当前位置:网站首页>Data type case of machine learning -- using data to distinguish men and women based on Naive Bayesian method
Data type case of machine learning -- using data to distinguish men and women based on Naive Bayesian method
2022-07-02 09:07:00 【Qigui】
Author's brief introduction : The most important part of the whole building is the foundation , The foundation is unstable , The earth trembled and the mountains swayed . And to learn technology, we should lay a solid foundation , Pay attention to me , Take you to firm the foundation of the neighborhood of each plate .
Blog home page : Qigui's blog
Included column :《 Statistical learning method 》 The second edition —— Personal notes
From the south to the North , Don't miss it , Miss this article ,“ wonderful ” May miss you la
Triple attack( Three strikes in a row ):Comment,Like and Collect—>Attention
List of articles
Write it at the front
stay 《 Statistical learning method 》 In the fourth chapter of , The author only describes the simple Bayes method roughly , Because the theory is too difficult to understand , With probability ! But it doesn't matter , Theory , I think it's ok if I don't understand it for the first time , I still don't understand it the second time , It's okay. , The third time, I still don't understand , Nothing more ... Maybe you'll think I'm teasing you ? exactly ,, Of course not . The author suggests remembering the formula . When the , You must be asking again : So many formulas , How to remember ? Which ones should I remember ? Then I can only tell you : The Buddha is . Don't talk nonsense , Let's see the actual battle !
Naive Bayes
Naive Bayes is a simple but powerful predictive modeling algorithm , Simplicity lies in the assumption that each feature is independent .
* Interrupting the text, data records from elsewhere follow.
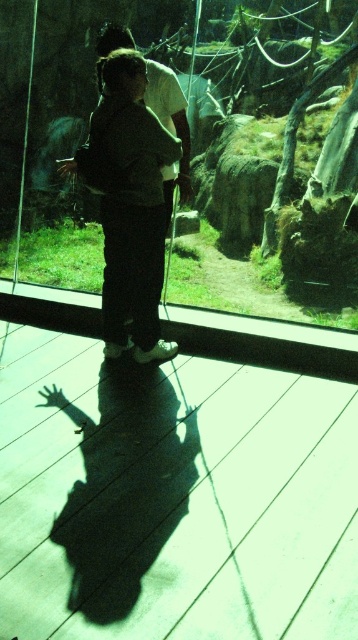 You are a zoo visitor trying to exit the exhibit through the transparent glass door at center. Your dark gray pants at center are 1.2 meters wide. Can you pass through the door without touching the sides?

The transparent glass door at center has a lesser width compared to dark gray pants at center, which are 1.2 meters wide. Since the door is narrower, you may need to adjust your stance to fit through without touching the sides.

You are standing in the zoo and want to take a photo of the animals through the transparent glass door at center. However, there is a shadow on the glass caused by the person in white shirt and darker pants. Where should you move to avoid the shadow? Please answer with coordinates in the format of point followed by direction. For example, point (x=191, y=148) move to the north.

The transparent glass door at center is located at point (x=191, y=148). To avoid the shadow cast by the person in white shirt and darker pants, you should move to the north of the point (x=191, y=148).

You are a zookeeper who needs to enter the enclosure to feed the animals. The transparent glass door at center is the only entrance. To open it, you must input the exact coordinates of its position. What are the coordinates?

The coordinates of the transparent glass door at center are at point (191,148). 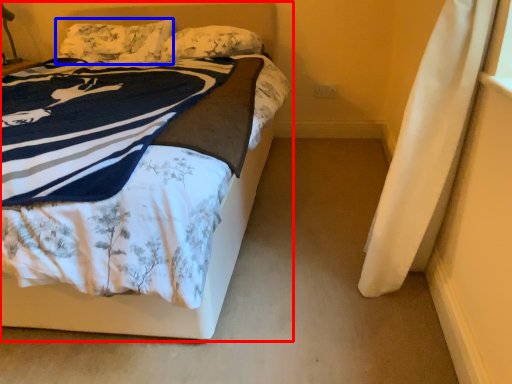 Question: Which point is closer to the camera, bed (highlighted by a red box) or pillow (highlighted by a blue box)?

Choices:
 (A) bed
 (B) pillow

Answer: (A) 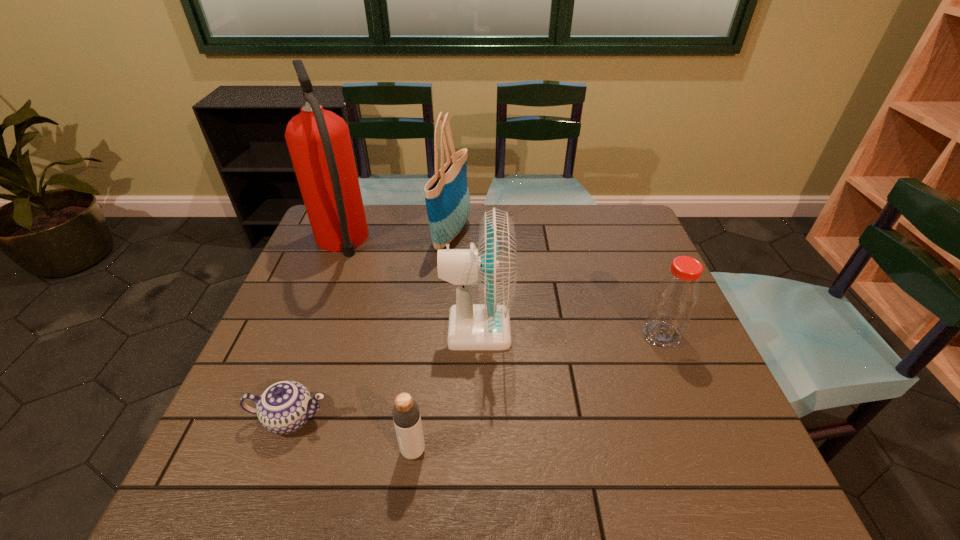 At what (x,y) coordinates should I click in order to perform the action: click on vacant region located 0.210m on the back of the right bottle. Please return your answer as a coordinate pair (x, y). This screenshot has height=540, width=960. Looking at the image, I should click on (634, 268).

Where is `free space located on the back of the nearer bottle`? This screenshot has height=540, width=960. free space located on the back of the nearer bottle is located at coordinates (422, 373).

Identify the location of vacant space located at the spout of the chinaware. (457, 418).

This screenshot has width=960, height=540. I want to click on fire extinguisher that is at the far edge, so click(319, 143).

Locate an element on the screen. Image resolution: width=960 pixels, height=540 pixels. tote bag present at the far edge is located at coordinates (447, 197).

Identify the location of object situated at the near edge. This screenshot has width=960, height=540. (406, 416).

Find the location of a particular element. fire extinguisher located in the left edge section of the desktop is located at coordinates (319, 143).

What are the coordinates of `chinaware that is positioned at the left edge` in the screenshot? It's located at (284, 407).

Where is `object located in the right edge section of the desktop`? Image resolution: width=960 pixels, height=540 pixels. object located in the right edge section of the desktop is located at coordinates [676, 295].

This screenshot has width=960, height=540. I want to click on object that is at the far left corner, so click(319, 143). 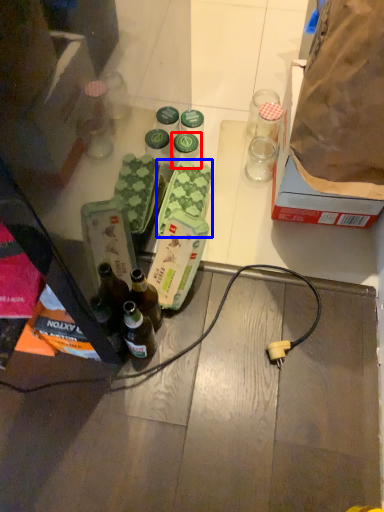 Question: Among these objects, which one is farthest to the camera, bottle (highlighted by a red box) or food (highlighted by a blue box)?

Choices:
 (A) bottle
 (B) food

Answer: (A)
Naive Bayesian model consists of two types of probability :
- 1、 The probability of each category —— P ( C j ) P(C_{j}) P(Cj)
- 2、 Conditional probability of each attribute —— P ( A i ∣ C j ) P(A_{i}|C_{j}) P(Ai∣Cj)
Bayes' formula :
- P ( C j ∣ A i ) = P ( A i ∣ C j ) P ( C j ) P ( A i ) P(C_{j}|A_{i})=\frac {P(A_{i}|C_{j})P(C_{j})}{P(A_{i})} P(Cj∣Ai)=P(Ai)P(Ai∣Cj)P(Cj)
Naive Bayes classifier :
- y = f ( x ) = a r g m a x P ( C j ) ∏ i P ( A i ∣ C j ) ∑ j P ( C j ) ∏ i P ( A i ∣ C j ) y=f(x)=argmax\frac{P(C_{j})\prod_{i}^{}P(A_{i}|C_{j})}{\sum_{j}^{}P(C_{j})\prod_{i}^{}P(A_{i}|C_{j})} y=f(x)=argmax∑jP(Cj)∏iP(Ai∣Cj)P(Cj)∏iP(Ai∣Cj)
- among , The full probability formula is :
- P ( A i ) = ∑ j P ( C j ) ∏ i P ( A i ∣ C j ) P(A_{i})={\sum_{j}^{}P(C_{j})\prod_{i}^{}P(A_{i}|C_{j})} P(Ai)=∑jP(Cj)∏iP(Ai∣Cj)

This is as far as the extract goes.